I do not know why, but my IT department like to leave a link to their software repository around on their desktop. I guess that’s probably the root of corporate piracy if any happens here. In any case, this is the place I would start. Looking through the folders, I basically had gone through these times to times for other reasons, so pretty much know which are the new stuffs, or simply just sort them by date. Then from the new folders, I found another link to another server which contains the new software sets for this upgrade. Now, this will contains the binaries for the antivirus. I almost thought that I would reconsider breaking the antivirus and reinstalling it back using these binaries. Until I saw a very obvious file in the root directory.  It sound like jackpot. In fact, there is even a file call “ChangePasswordforXXX.exe” lying around there for the picking. Bingo.
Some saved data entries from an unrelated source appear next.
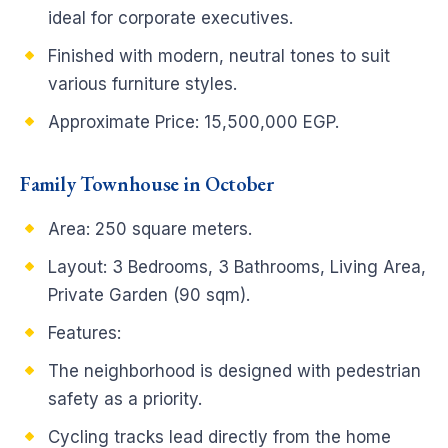
ideal for corporate executives.
Finished with modern, neutral tones to suit
various furniture styles.
Approximate Price: 15,500,000 EGP.
Family Townhouse in October
Area: 250 square meters.
Layout: 3 Bedrooms, 3 Bathrooms, Living Area,
Private Garden (90 sqm).
Features:
The neighborhood is designed with pedestrian
safety as a priority.
Cycling tracks lead directly from the home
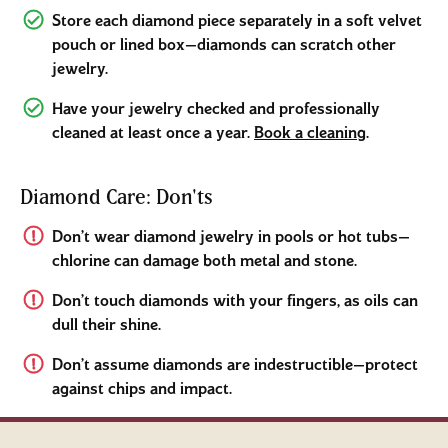
Store each diamond piece separately in a soft velvet
pouch or lined box—diamonds can scratch other
jewelry.
Have your jewelry checked and professionally
cleaned at least once a year.
Book a cleaning
.
Diamond Care: Don'ts
Don’t wear diamond jewelry in pools or hot tubs—
chlorine can damage both metal and stone.
Don’t touch diamonds with your fingers, as oils can
dull their shine.
Don’t assume diamonds are indestructible—protect
against chips and impact.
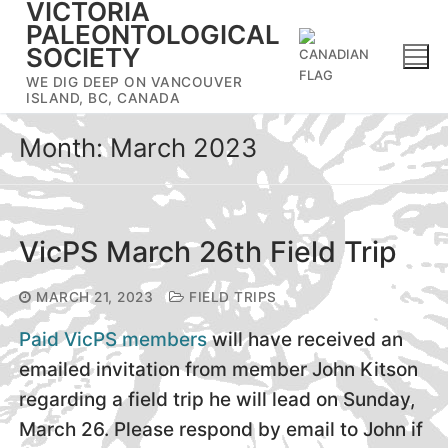
VICTORIA
Skip
PALEONTOLOGICAL
to
SOCIETY
content
WE DIG DEEP ON VANCOUVER
ISLAND, BC, CANADA
Month:
March 2023
VicPS March 26th Field Trip
MARCH 21, 2023
FIELD TRIPS
Paid VicPS members
will have received an
emailed invitation from member John Kitson
regarding a field trip he will lead on Sunday,
March 26. Please respond by email to John if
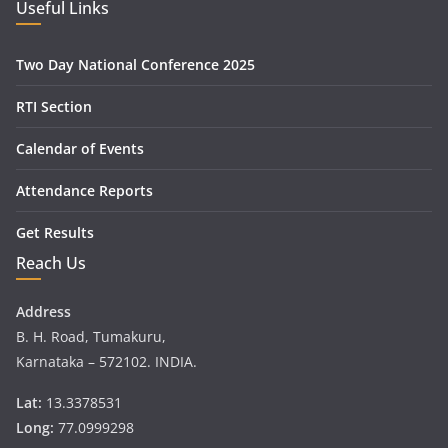
Useful Links
Two Day National Conference 2025
RTI Section
Calendar of Events
Attendance Reports
Get Results
Reach Us
Address
B. H. Road, Tumakuru,
Karnataka – 572102. INDIA.
Lat:
13.3378531
Long:
77.0999298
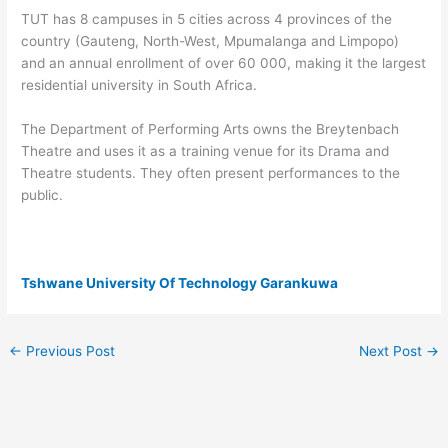
TUT has 8 campuses in 5 cities across 4 provinces of the
country (Gauteng, North-West, Mpumalanga and Limpopo)
and an annual enrollment of over 60 000, making it the largest
residential university in South Africa.
The Department of Performing Arts owns the Breytenbach
Theatre and uses it as a training venue for its Drama and
Theatre students. They often present performances to the
public.
Tshwane University Of Technology Garankuwa
←
Previous Post
Next Post
→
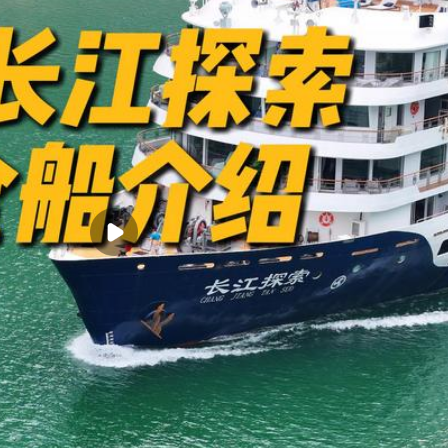
 providing warm and meticulous service, offering an unparalleled luxury 
River between Yichang and Chongqing
 and unique shore experiences for exploration
-day 4-night, and 8-day 7-night in-depth cruise experiences
e of navigating ship lifts
e Three Gorges Dam ship lift standards, allowing you to experience the s
rt of your own room, eliminating the hassle of transfers (except during 
lthy and diverse culinary experiences
y
ernational luxury cruise ships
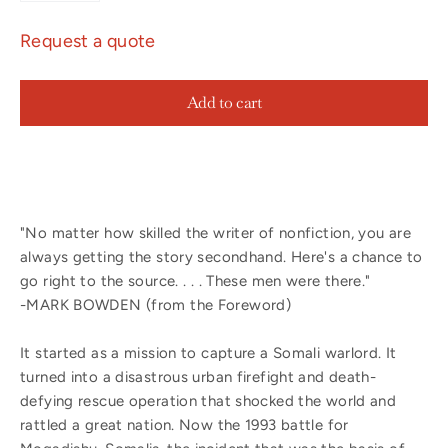
Request a quote
Add to cart
"No matter how skilled the writer of nonfiction, you are
always getting the story secondhand. Here's a chance to
go right to the source. . . . These men were there."
-MARK BOWDEN (from the Foreword)
It started as a mission to capture a Somali warlord. It
turned into a disastrous urban firefight and death-
defying rescue operation that shocked the world and
rattled a great nation. Now the 1993 battle for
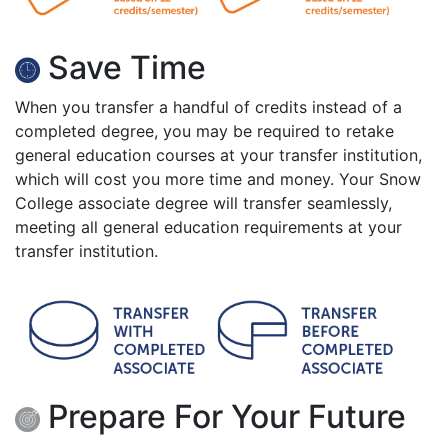
Save Time
When you transfer a handful of credits instead of a
completed degree, you may be required to retake
general education courses at your transfer institution,
which will cost you more time and money. Your Snow
College associate degree will transfer seamlessly,
meeting all general education requirements at your
transfer institution.
Prepare For Your Future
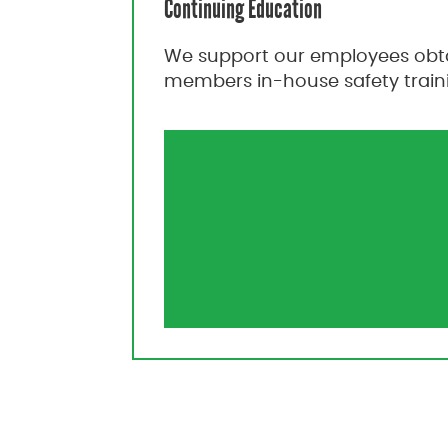
Continuing Education
We support our employees obtai
members in-house safety trainin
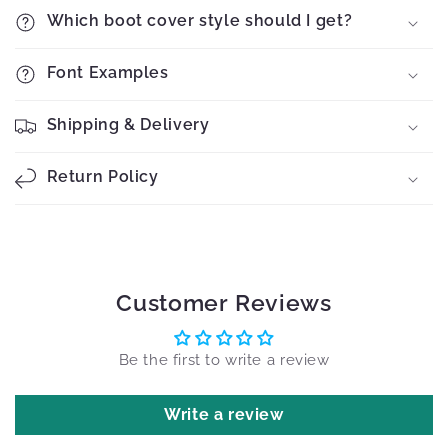
Which boot cover style should I get?
Font Examples
Shipping & Delivery
Return Policy
Customer Reviews
Be the first to write a review
Write a review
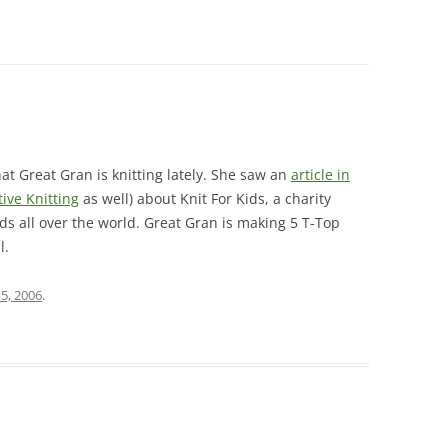
t Great Gran is knitting lately. She saw an
article in
tive Knitting
as well) about Knit For Kids, a charity
ds all over the world. Great Gran is making 5 T-Top
l.
15, 2006
.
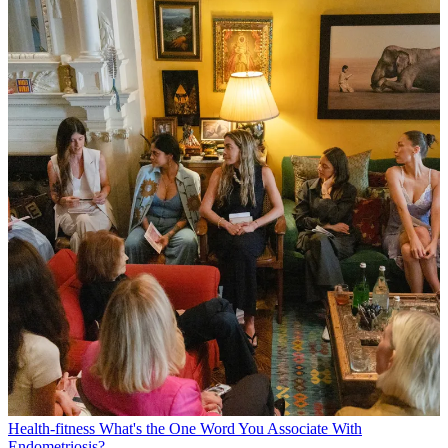
Health-fitness
What's the One Word You Associate With
Endometriosis?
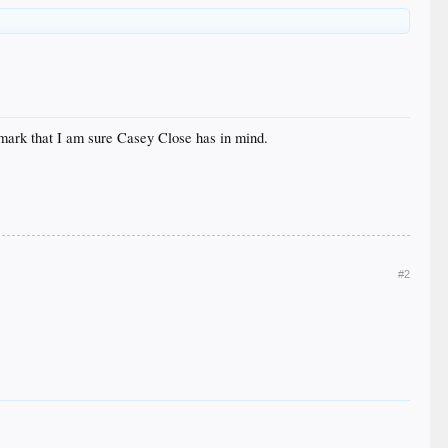
 mark that I am sure Casey Close has in mind.
#2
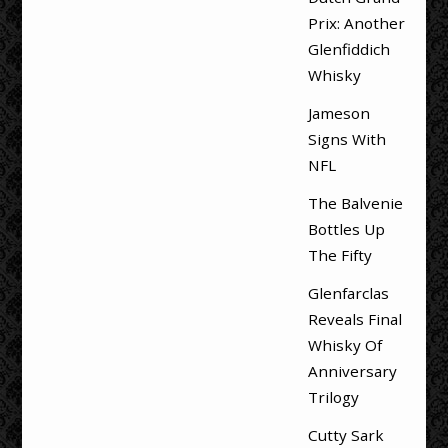
Prix: Another
Glenfiddich
Whisky
Jameson
Signs With
NFL
The Balvenie
Bottles Up
The Fifty
Glenfarclas
Reveals Final
Whisky Of
Anniversary
Trilogy
Cutty Sark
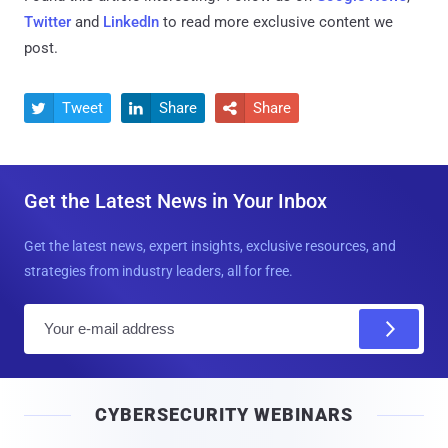
Twitter
and
LinkedIn
to read more exclusive content we
post.
Tweet
Share
Share



Get the Latest News in Your Inbox
Get the latest news, expert insights, exclusive resources, and
strategies from industry leaders, all for free.
E
m
a
i
CYBERSECURITY WEBINARS
l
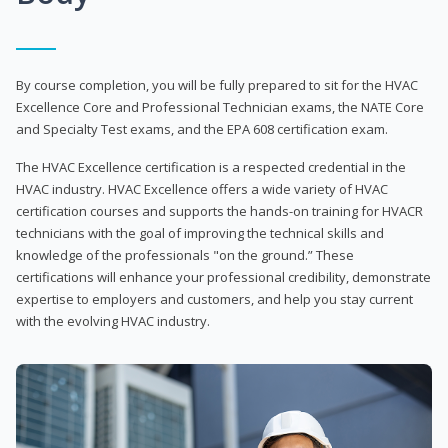
By course completion, you will be fully prepared to sit for the HVAC
Excellence Core and Professional Technician exams, the NATE Core
and Specialty Test exams, and the EPA 608 certification exam.
The HVAC Excellence certification is a respected credential in the
HVAC industry. HVAC Excellence offers a wide variety of HVAC
certification courses and supports the hands-on training for HVACR
technicians with the goal of improving the technical skills and
knowledge of the professionals "on the ground.” These
certifications will enhance your professional credibility, demonstrate
expertise to employers and customers, and help you stay current
with the evolving HVAC industry.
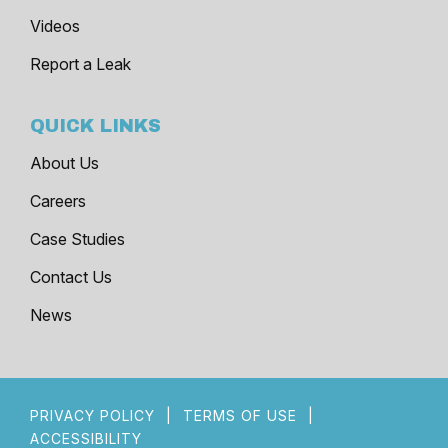
Videos
Report a Leak
QUICK LINKS
About Us
Careers
Case Studies
Contact Us
News
PRIVACY POLICY
|
TERMS OF USE
|
ACCESSIBILITY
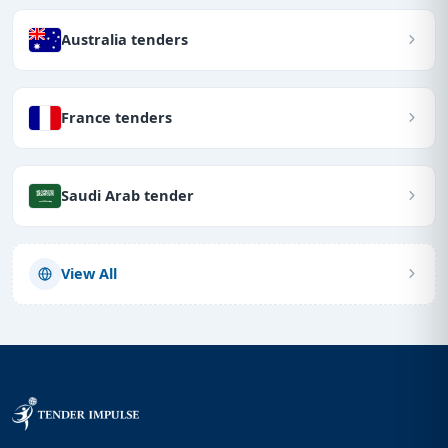
Australia tenders
France tenders
Saudi Arab tender
View All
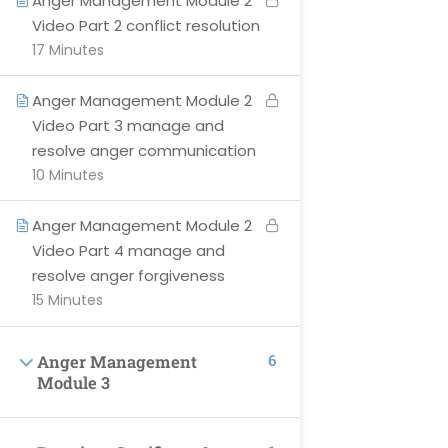
Anger Management Module 2
Courses
Video Part 2 conflict resolution
Become Instructor
17 Minutes
Contact Us
Anger Management Module 2
About-Us
Video Part 3 manage and
Events
resolve anger communication
10 Minutes
Anger Management Module 2
SUPPORT
Video Part 4 manage and
resolve anger forgiveness
Privacy Policy
15 Minutes
Blog
6
Anger Management
All Categories
Module 3
Terms & Conditions
Profile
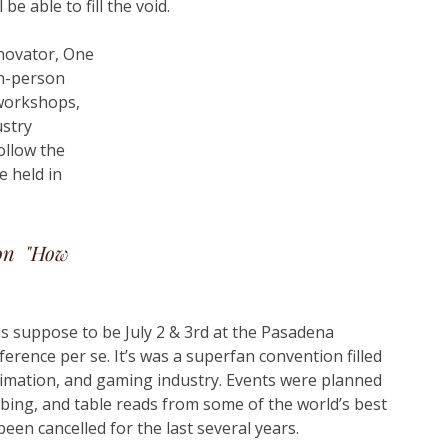
e able to fill the void.
nnovator, One 
in-person 
 workshops, 
stry 
ollow the 
be held in 
on  "How 
s suppose to be July 2 & 3rd at the Pasadena 
rence per se. It’s was a superfan convention filled 
imation, and gaming industry. Events were planned 
bing, and table reads from some of the world’s best 
een cancelled for the last several years. 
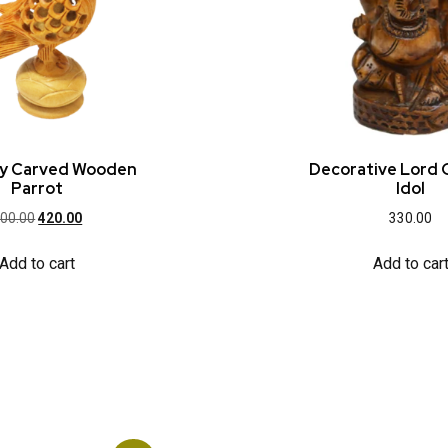
lly Carved Wooden
Decorative Lord
Parrot
Idol
00.00
420.00
330.00
Add to cart
Add to car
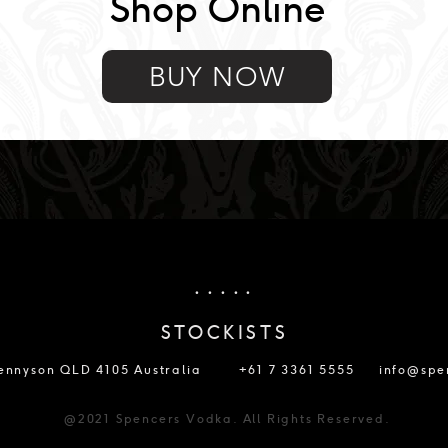
Shop Online
BUY NOW
. . . . .
STOCKISTS
Tennyson QLD 4105 Australia
+61 7 3361 5555
info@spe
@2021 Spencers Vodka. All Rights Reserved.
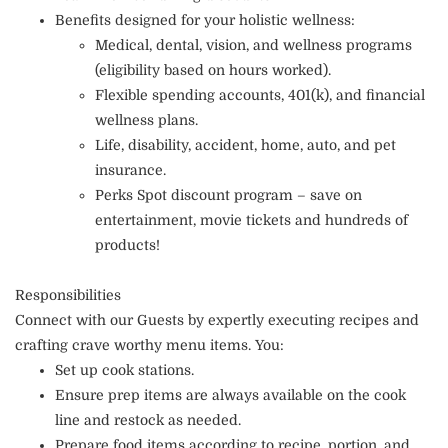
Benefits designed for your holistic wellness:
Medical, dental, vision, and wellness programs
(eligibility based on hours worked).
Flexible spending accounts, 401(k), and financial
wellness plans.
Life, disability, accident, home, auto, and pet
insurance.
Perks Spot discount program – save on
entertainment, movie tickets and hundreds of
products!
Responsibilities
Connect with our Guests by expertly executing recipes and
crafting crave worthy menu items. You:
Set up cook stations.
Ensure prep items are always available on the cook
line and restock as needed.
Prepare food items according to recipe, portion, and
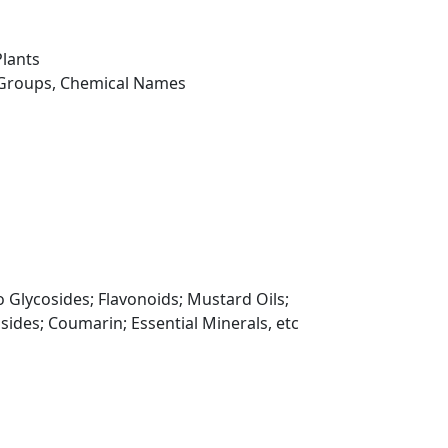
Plants
 Groups, Chemical Names
 Glycosides; Flavonoids; Mustard Oils;
sides; Coumarin; Essential Minerals, etc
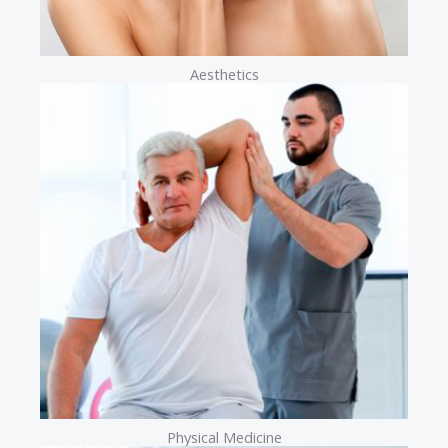
Aesthetics
Physical Medicine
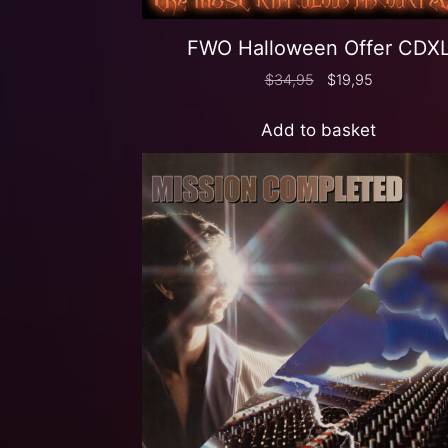
FWO Halloween Offer CDX
$
34,95
$
19,95
Add to basket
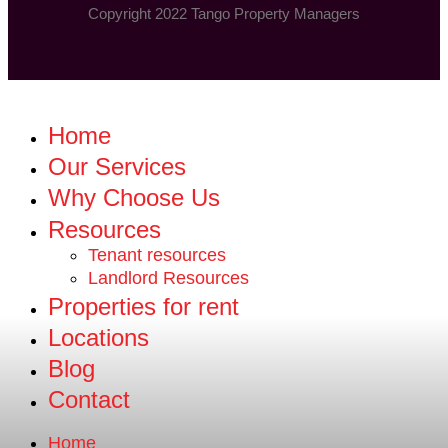
Copyright 2022 Tango Property Managers
Home
Our Services
Why Choose Us
Resources
Tenant resources
Landlord Resources
Properties for rent
Locations
Blog
Contact
Home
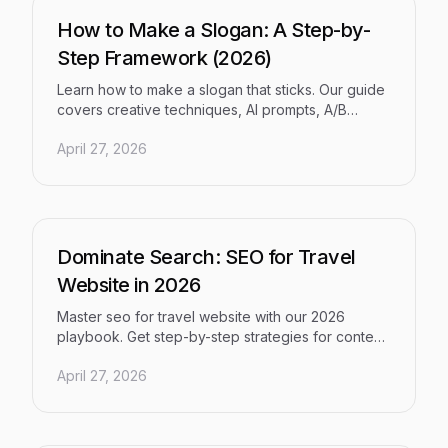
How to Make a Slogan: A Step-by-
Step Framework (2026)
Learn how to make a slogan that sticks. Our guide
covers creative techniques, AI prompts, A/B
testing, and SEO integration for a tagline that
April 27, 2026
drives growth.
Dominate Search: SEO for Travel
Website in 2026
Master seo for travel website with our 2026
playbook. Get step-by-step strategies for content,
technical SEO, backlinks, & traffic conversion.
April 27, 2026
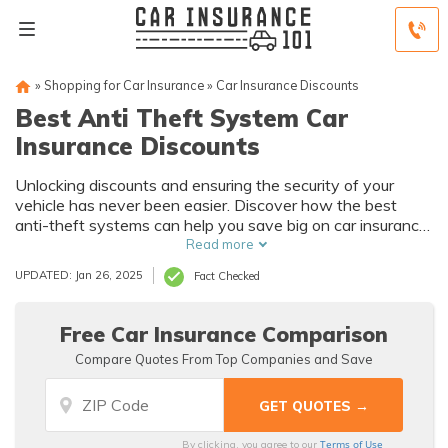
»
Shopping for Car Insurance
»
Car Insurance Discounts
Best Anti Theft System Car
Insurance Discounts
Unlocking discounts and ensuring the security of your
vehicle has never been easier. Discover how the best
anti-theft systems can help you save big on car insurance
while providing peace of mind.
Read more
UPDATED: Jan 26, 2025
Fact Checked
Free Car Insurance Comparison
Compare Quotes From Top Companies and Save
Terms of Use
By clicking, you agree to our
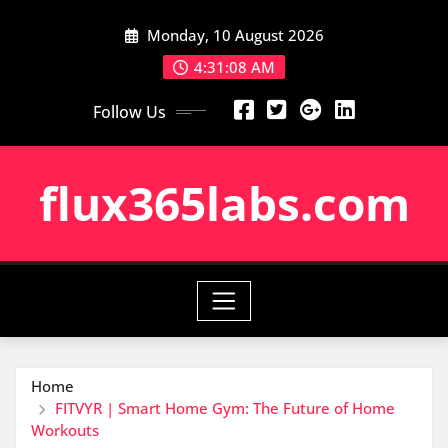
Skip
Monday, 10 August 2026
to
content
4:31:09 AM
Follow Us
flux365labs.com
Home
FITVYR | Smart Home Gym: The Future of Home
Workouts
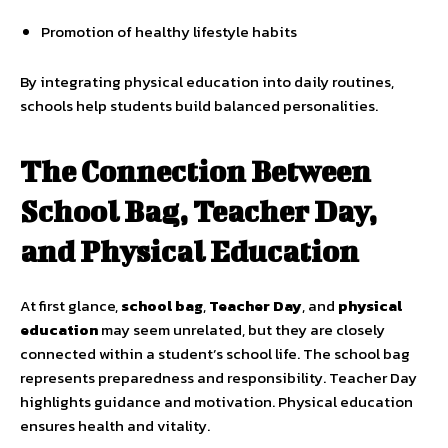
Promotion of healthy lifestyle habits
By integrating physical education into daily routines,
schools help students build balanced personalities.
The Connection Between
School Bag, Teacher Day,
and Physical Education
At first glance,
school bag
,
Teacher Day
, and
physical
education
may seem unrelated, but they are closely
connected within a student’s school life. The school bag
represents preparedness and responsibility. Teacher Day
highlights guidance and motivation. Physical education
ensures health and vitality.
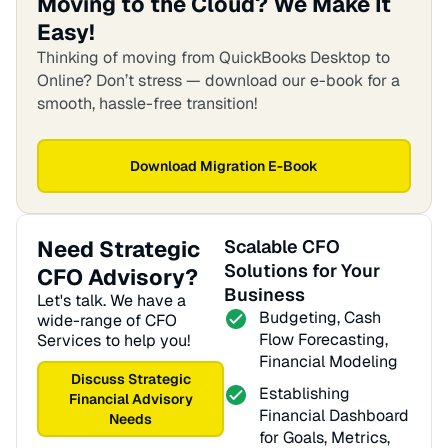
Moving to the Cloud? We Make It
Easy!
Thinking of moving from QuickBooks Desktop to
Online? Don’t stress — download our e-book for a
smooth, hassle-free transition!
Download Migration E-Book
Need Strategic
Scalable CFO
Solutions for Your
CFO Advisory?
Business
Let's talk. We have a
Budgeting, Cash
wide-range of CFO
Flow Forecasting,
Services to help you!
Financial Modeling
Discuss Strategic
Establishing
Financial Advisory
Financial Dashboard
Needs
for Goals, Metrics,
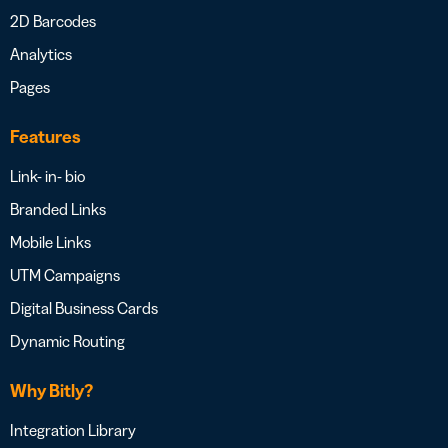
2D Barcodes
Analytics
Pages
Features
Link- in- bio
Branded Links
Mobile Links
UTM Campaigns
Digital Business Cards
Dynamic Routing
Why Bitly?
Integration Library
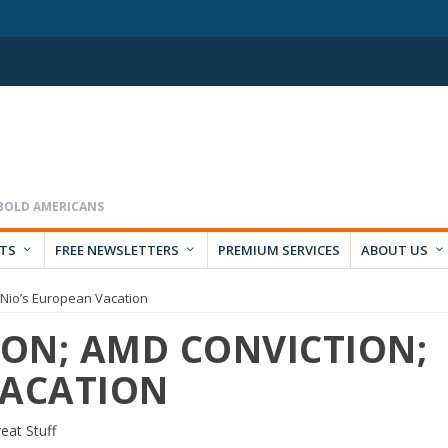
RTS
FREE NEWSLETTERS
PREMIUM SERVICES
ABOUT US
n; Nio’s European Vacation
ION; AMD CONVICTION;
VACATION
eat Stuff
So, this is a exe file. I would like to break it apart using IDA Pro or other debugger, but just throwing at a long shot, I thought I would start with a text editor instead. Based on my experience, most people do not encrypt or even obfuscate their binary. I had been able to break many applications and website basically because the binaries is not protected. Again, this enables me to accomplish what I did. By looking through the binary file, I notice this is a simple WISE installation binary. Yes, actually I already knew that when I saw the icon. They did not even bothered to change it. WISE has tendency to leave some of the configuration in clear text even when it is compiled into a binary. That is the reason why I saw the things I saw without even the use of a debugger. Somewhere in the file, I saw the password I was looking for. In fact, I did not even really take a look at the file, I simple do a search for “password” and I am brought to that offset in the file.
The password was long, complex and consists of alphanumeric with upper and lower case and symbols. But it is just another password hacked by me today.

As an added bonus, I even got hold of an additional password in the file just right below it. It is the encryption password for the harddisk. I haven’t figured out how I could use it, but I guess it will probably be useful, someday.